Although SEQUOIA was developed using bulk RNA-seq data, Gevaert said, the group sought to tap the model for predicting spatial gene expression at the regional level, given that the algorithm was trained using smaller tiles derived from the whole-slide images.

To achieve that, they developed a spatial prediction algorithm that can help infer region-level gene expression patterns within tumor tissues, validating the results with two spatial datasets from independent cohorts of glioblastoma and breast adenocarcinoma patient samples. 

SEQUOIA is publicly available on GitHub, Gevaert noted, where his team has deposited the codes for data preprocessing, model training, and evaluation. Researchers can download the model and run it locally for their own experiments, he added.

SEQUOIA is very cheap to run, he noted, with the only overhead being the computing cost. With a dedicated GPU, the model can generate results within minutes or maybe even seconds.

Still, Gevaert noted that AI models such as SEQUOIA will likely not replace RNA sequencing but rather be complementary to molecular biology-based technologies. 

With the rise of AI-driven digital pathology technologies, SEQUOIA is not the only model tapping the vast oncology staining imaging databases available in order to inform cancer risk stratification and clinical decisions. Some of these algorithms have already been developed into commercially available tests.
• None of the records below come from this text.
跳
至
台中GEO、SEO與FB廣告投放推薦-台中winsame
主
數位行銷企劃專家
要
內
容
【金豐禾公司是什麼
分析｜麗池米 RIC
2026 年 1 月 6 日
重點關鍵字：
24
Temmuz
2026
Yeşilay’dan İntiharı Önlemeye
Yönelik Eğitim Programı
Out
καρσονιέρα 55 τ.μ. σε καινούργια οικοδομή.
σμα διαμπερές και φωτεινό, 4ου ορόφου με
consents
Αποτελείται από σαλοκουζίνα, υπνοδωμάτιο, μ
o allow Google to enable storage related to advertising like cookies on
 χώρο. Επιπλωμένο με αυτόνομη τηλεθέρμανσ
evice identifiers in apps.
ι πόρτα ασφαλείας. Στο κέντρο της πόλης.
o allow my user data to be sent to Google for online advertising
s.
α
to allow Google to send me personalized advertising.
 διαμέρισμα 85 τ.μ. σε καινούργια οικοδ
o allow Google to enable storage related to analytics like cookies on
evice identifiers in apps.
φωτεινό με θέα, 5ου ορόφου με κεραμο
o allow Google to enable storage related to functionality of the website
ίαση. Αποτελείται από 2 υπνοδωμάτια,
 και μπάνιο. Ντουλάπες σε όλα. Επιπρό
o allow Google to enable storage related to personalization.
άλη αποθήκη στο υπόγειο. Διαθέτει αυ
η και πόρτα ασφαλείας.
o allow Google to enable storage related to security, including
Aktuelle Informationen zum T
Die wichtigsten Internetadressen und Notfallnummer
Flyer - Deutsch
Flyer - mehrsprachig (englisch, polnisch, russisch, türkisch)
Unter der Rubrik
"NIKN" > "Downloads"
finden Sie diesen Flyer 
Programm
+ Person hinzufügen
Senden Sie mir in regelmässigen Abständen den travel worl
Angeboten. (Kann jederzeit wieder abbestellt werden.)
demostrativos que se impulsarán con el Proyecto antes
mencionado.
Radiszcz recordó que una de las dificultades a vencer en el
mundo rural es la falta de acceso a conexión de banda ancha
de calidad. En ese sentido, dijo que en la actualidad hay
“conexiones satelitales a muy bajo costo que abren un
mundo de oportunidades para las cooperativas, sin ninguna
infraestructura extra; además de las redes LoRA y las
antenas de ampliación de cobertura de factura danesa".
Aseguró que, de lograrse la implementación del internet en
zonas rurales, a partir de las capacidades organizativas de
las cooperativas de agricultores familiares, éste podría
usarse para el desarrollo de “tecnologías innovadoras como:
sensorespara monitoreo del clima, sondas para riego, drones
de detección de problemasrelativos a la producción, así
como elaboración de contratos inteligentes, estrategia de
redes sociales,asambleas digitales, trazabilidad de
New York-based Ataraxis AI, for instance, in November launched the Ataraxis Breast test, which was developed using the Kestrel pan-cancer foundation AI model for breast cancer prognostication using imaging slides.

Gevaert said his team plans to first use SEQUOIA as a research tool to generate gene expression profiles with the available imaging data. They also plan to further develop and validate the model’s spatial transcriptomics analysis accuracy and capability.
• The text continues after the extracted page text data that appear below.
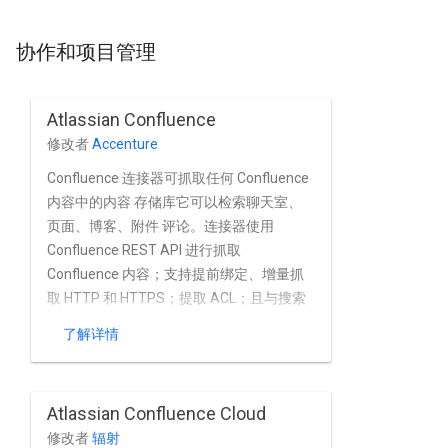
协作和项目管理
Atlassian Confluence
修改者
Accenture
Confluence 连接器可抓取任何 Confluence
内容中的内容 存储库它可以检索聊天室、
页面、博客、附件 评论。连接器使用
Confluence REST API 进行抓取
Confluence 内容；支持提前绑定、增量抓
取 HTTP 和 HTTPS；提取 ACL；且与搜索
引擎无关。
了解详情
Atlassian Confluence Cloud
修改者
辐射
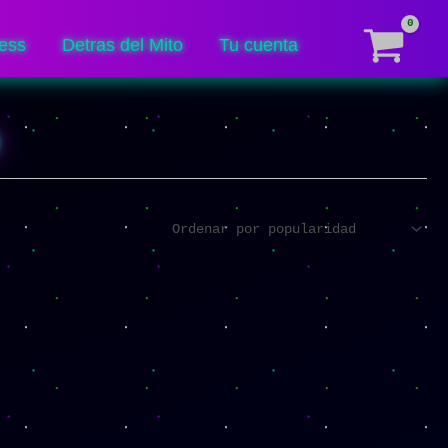
ess
Detras del Mito
Tu cuenta
o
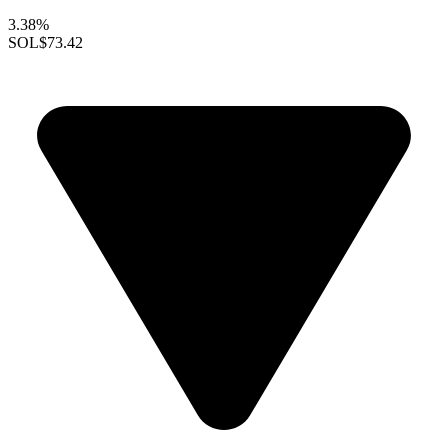
3.38%
SOL
$73.42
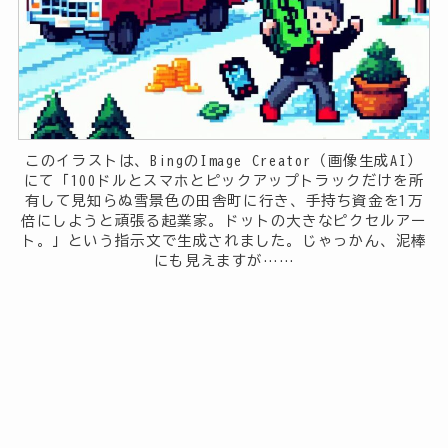
このイラストは、BingのImage Creator（画像生成AI）
にて「100ドルとスマホとピックアップトラックだけを所
有して見知らぬ雪景色の田舎町に行き、手持ち資金を1万
倍にしようと頑張る起業家。ドットの大きなピクセルアー
ト。」という指示文で生成されました。じゃっかん、泥棒
にも見えますが……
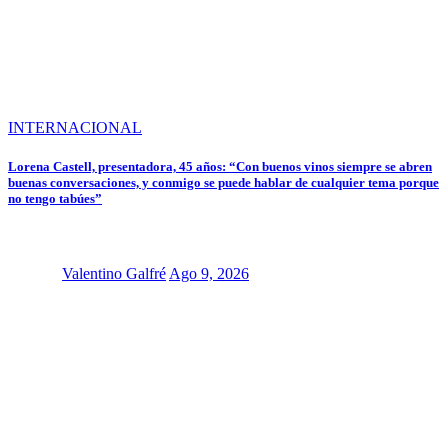
INTERNACIONAL
Lorena Castell, presentadora, 45 años: “Con buenos vinos siempre se abren
buenas conversaciones, y conmigo se puede hablar de cualquier tema porque
no tengo tabúes”
Valentino Galfré
Ago 9, 2026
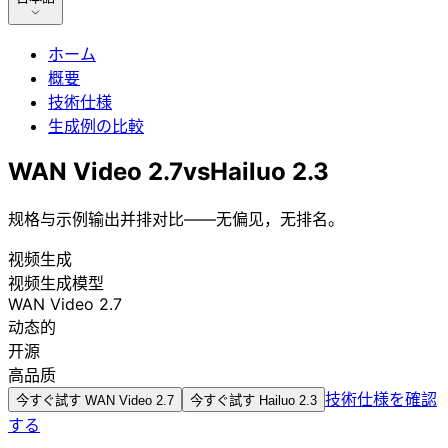
ホーム
概要
技術仕様
生成例の比較
WAN Video 2.7
vs
Hailuo 2.3
规格与示例输出并排对比——无偏见，无排名。
视频生成
视频生成模型
WAN Video 2.7
动态的
开源
高品质
技術仕様を確認
今すぐ試す
WAN Video 2.7
今すぐ試す
Hailuo 2.3
する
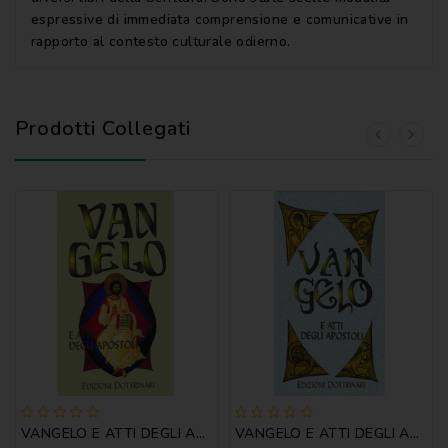
espressive di immediata comprensione e comunicative in
rapporto al contesto culturale odierno.
Prodotti Collegati
VANGELO E ATTI DEGLI APOSTOLI
VANGELO E ATTI DEGLI APOSTOLI - RIL.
While Gevaert said he is not familiar with Ataraxis AI and its technology, his team is also interested in potentially establishing a company to commercialize SEQUOIA into a clinical assay. To that end, they have been working with pathologists at Stanford to brainstorm suitable clinical applications for SEQUOIA and discuss possible FDA submissions down the road.

"We are going to first figure out what the most low-hanging fruit clinical use cases [for SEQUOIA] are," he said. "That is the first step toward commercial translation."